*** Block opens ***

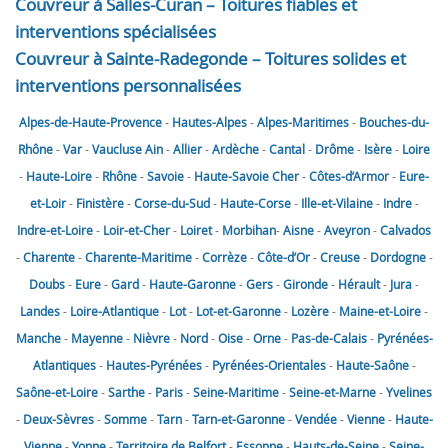
Couvreur à Salles-Curan – Toitures fiables et
interventions spécialisées
Couvreur à Sainte-Radegonde – Toitures solides et
interventions personnalisées
Alpes-de-Haute-Provence
-
Hautes-Alpes
-
Alpes-Maritimes
-
Bouches-du-
Rhône
-
Var
-
Vaucluse
Ain
-
Allier
-
Ardèche
-
Cantal
-
Drôme
-
Isère
-
Loire
-
Haute-Loire
-
Rhône
-
Savoie
-
Haute-Savoie
Cher
-
Côtes-d’Armor
-
Eure-
et-Loir
-
Finistère
-
Corse-du-Sud
-
Haute-Corse
-
Ille-et-Vilaine
-
Indre
-
Indre-et-Loire
-
Loir-et-Cher
-
Loiret
-
Morbihan
-
Aisne
-
Aveyron
-
Calvados
-
Charente
-
Charente-Maritime
-
Corrèze
-
Côte-d’Or
-
Creuse
-
Dordogne
-
Doubs
-
Eure
-
Gard
-
Haute-Garonne
-
Gers
-
Gironde
-
Hérault
-
Jura
-
Landes
-
Loire-Atlantique
-
Lot
-
Lot-et-Garonne
-
Lozère
-
Maine-et-Loire
-
Manche
-
Mayenne
-
Nièvre
-
Nord
-
Oise
-
Orne
-
Pas-de-Calais
-
Pyrénées-
Atlantiques
-
Hautes-Pyrénées
-
Pyrénées-Orientales
-
Haute-Saône
-
Saône-et-Loire
-
Sarthe
-
Paris
-
Seine-Maritime
-
Seine-et-Marne
-
Yvelines
-
Deux-Sèvres
-
Somme
-
Tarn
-
Tarn-et-Garonne
-
Vendée
-
Vienne
-
Haute-
Vienne
-
Yonne
-
Territoire de Belfort
-
Essonne
-
Hauts-de-Seine
-
Seine-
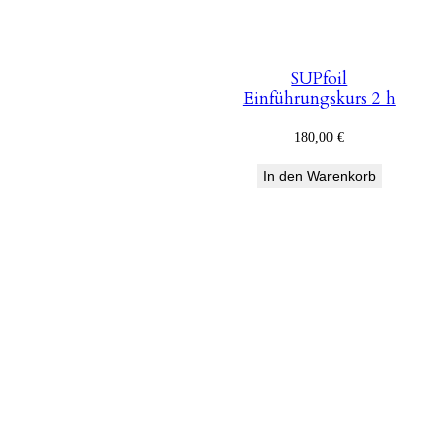
SUPfoil
Einführungskurs 2 h
180,00
€
In den Warenkorb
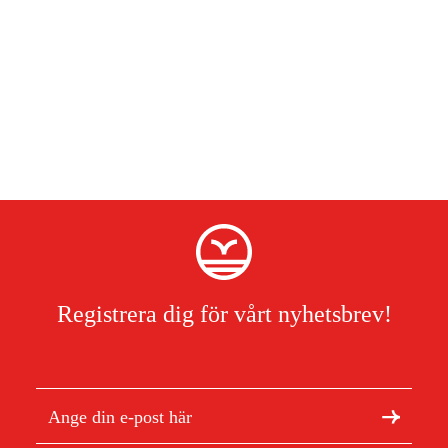
Material
material 88% polyamid, 12% elastan.
Vikt
218 g/m², stretch ripstop-material 260 g/m².
Koncept
Ultimate
Säsonger
Året runt
Kön
Herr
Registrera dig för vårt nyhetsbrev!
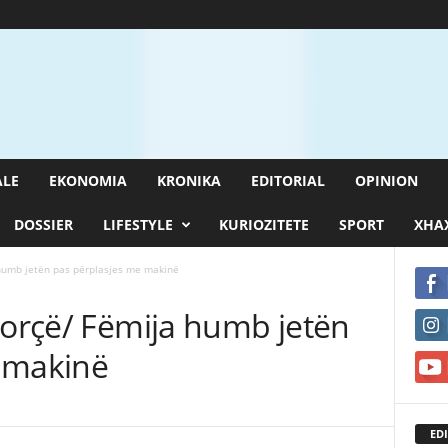
ALE
EKONOMIA
KRONIKA
EDITORIAL
OPINION
DOSSIER
LIFESTYLE
KURIOZITETE
SPORT
XHAX
 humb jetën pas përplasjes me makinë
Korçë/ Fëmija humb jetën
 makinë
EDI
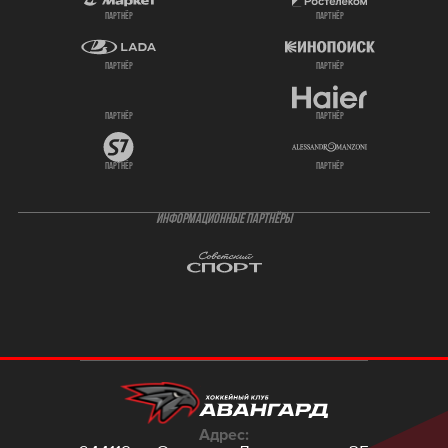
партнёр
партнёр
партнёр
партнёр
партнёр
партнёр
партнёр
партнёр
ИНФОРМАЦИОННЫЕ ПАРТНЁРЫ
Адрес:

*** Block closes ***

**ABOUT THIS EXERCISE:**
Transcribe the data completely. No pictures should appear in the transcription.

**EXERCISE RESULT:**
Couvreur à Salles-Curan – Toitures fiables et
interventions spécialisées
Couvreur à Sainte-Radegonde – Toitures solides et
interventions personnalisées
Alpes-de-Haute-Provence
-
Hautes-Alpes
-
Alpes-Maritimes
-
Bouches-du-
Rhône
-
Var
-
Vaucluse
Ain
-
Allier
-
Ardèche
-
Cantal
-
Drôme
-
Isère
-
Loire
-
Haute-Loire
-
Rhône
-
Savoie
-
Haute-Savoie
Cher
-
Côtes-d’Armor
-
Eure-
et-Loir
-
Finistère
-
Corse-du-Sud
-
Haute-Corse
-
Ille-et-Vilaine
-
Indre
-
Indre-et-Loire
-
Loir-et-Cher
-
Loiret
-
Morbihan
-
Aisne
-
Aveyron
-
Calvados
-
Charente
-
Charente-Maritime
-
Corrèze
-
Côte-d’Or
-
Creuse
-
Dordogne
-
Doubs
-
Eure
-
Gard
-
Haute-Garonne
-
Gers
-
Gironde
-
Hérault
-
Jura
-
Landes
-
Loire-Atlantique
-
Lot
-
Lot-et-Garonne
-
Lozère
-
Maine-et-Loire
-
Manche
-
Mayenne
-
Nièvre
-
Nord
-
Oise
-
Orne
-
Pas-de-Calais
-
Pyrénées-
Atlantiques
-
Hautes-Pyrénées
-
Pyrénées-Orientales
-
Haute-Saône
-
Saône-et-Loire
-
Sarthe
-
Paris
-
Seine-Maritime
-
Seine-et-Marne
-
Yvelines
-
Deux-Sèvres
-
Somme
-
Tarn
-
Tarn-et-Garonne
-
Vendée
-
Vienne
-
Haute-
Vienne
-
Yonne
-
Territoire de Belfort
-
Essonne
-
Hauts-de-Seine
-
Seine-
SUPfoil
Einführungskurs 2 h
180,00
€
In den Warenkorb
Material
material 88% polyamid, 12% elastan.
Vikt
218 g/m², stretch ripstop-material 260 g/m².
Koncept
Ultimate
Säsonger
Året runt
Kön
Herr
Registrera dig för vårt nyhetsbrev!
ALE
EKONOMIA
KRONIKA
EDITORIAL
OPINION
DOSSIER
LIFESTYLE
KURIOZITETE
SPORT
XHAX
 humb jetën pas përplasjes me makinë
Korçë/ Fëmija humb jetën
 makinë
EDI
партнёр
партнёр
партнёр
партнёр
партнёр
партнёр
партнёр
партнёр
ИНФОРМАЦИОННЫЕ ПАРТНЁРЫ
Адрес:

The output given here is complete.